The minor’s Social Security number is used for the UTMA account, and the income is reported using the minor’s Social Security number. As a result of the changes made to the so-called “Kiddie Tax” in 2017, the federal income tax on the investment income of individuals under age 19, or under age 24 if full-time students, is no longer taxed at the parents’ tax rate. Instead, beginning in 2018, the Kiddie Tax rates for income in excess of $2,100 will be the rates applicable to trusts and estates. Trusts and estates tax rates reach 37% at only $12,500 of income. This could be a trap for the unwary, and so caution is advised.
Gifts to UTMA accounts qualify for the annual gift tax exclusion, which is currently $15,000 per recipient. Because of the broad discretion conferred on the custodian regarding the use of the custodial property for the benefit of the minor, the UTMA transfers will be included in the donor’s gross estate for estate tax purposes if the donor dies while serving as custodian. Therefore, a grandparent who makes gifts to the account should not be the custodian of an UTMA account for a grandchild.
Only one custodian is permitted at a time. An acting custodian can designate his or her successor, or a series of successor custodians.
In New York and some other states, a minor who is at least age 14 has the right to petition the court to remove a custodian for cause and to designate a successor custodian. A minor who has attained the age of 14 years is also authorized to petition the court for an accounting of the actions of the custodian.
Pros and Cons of UTMA Accounts
As you may have surmised, UTMA accounts are not a panacea. The main advantages are:
- Low cost to establish.
- Ease of administration and similarities among the states.
Some of the disadvantages of UTMA accounts include:
- Rigid distribution requirements upon attainment of adulthood.
- Loss of parental control of assets if a parent is not the custodian, but adverse estate tax implications if the transferor is also the custodian.
- Kiddie Tax rules that can affect the opportunity to save income taxes.
- Possible adverse impact on the child’s eligibility for college financial aid.
- The prospect of the child receiving more money at termination of the UTMA account than he or she is competent to manage (or willing to use prudently).

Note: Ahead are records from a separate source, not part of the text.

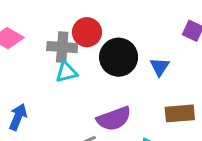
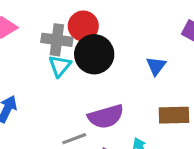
black circle: (119, 57) -> (94, 54), moved
cyan triangle: (66, 72) -> (60, 66), turned -40

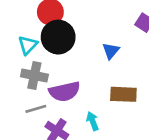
gray cross: (57, 40) -> (34, 75), moved

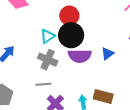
purple semicircle: (65, 92) -> (80, 56), moved
brown rectangle: (123, 94) -> (103, 96), moved

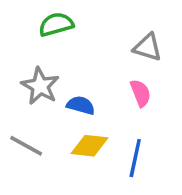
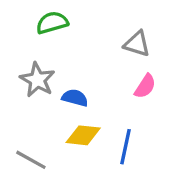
pink semicircle: (140, 93) -> (145, 86), moved, turned 55
gray line: (26, 146) -> (31, 160), moved

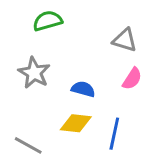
blue semicircle: (75, 98) -> (83, 89), moved

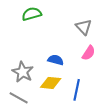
gray triangle: (125, 40) -> (84, 27), turned 30
gray star: (34, 73) -> (23, 72), moved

Nevertheless, in certain circumstances, an UTMA account may be an appropriate device for transferring modest amounts to children.
Section 529 Accounts
For some, tax-favored section 529 college savings accounts may be advisable. Funds in a 529 plan account must be used for “qualified education expenses” of the account beneficiary. Such expenses include tuition, fees, and often room and board for college, university, or post-secondary vocational school, as well as up to $10,000 annually of K-12 private or public school tuition.
The earnings of a 529 account grow free of income tax, and distributions are tax-free if used for allowable education expenses. Moreover, unlike an UTMA account, the owner of the 529 account can be the student’s parent, without inclusion in the parent’s estate for estate tax purposes. There are, however, restrictions on how the 529 account can be invested.
The impact of 529 accounts on college financial aid is complicated, and depends on who owns the account and the timing of distributions from the account.
You should consult with a knowledgeable advisor before establishing an UTMA or 529 plan account. For some beneficiaries, a traditional trust, having terms specified by the trust creator, may be a more suitable vehicle.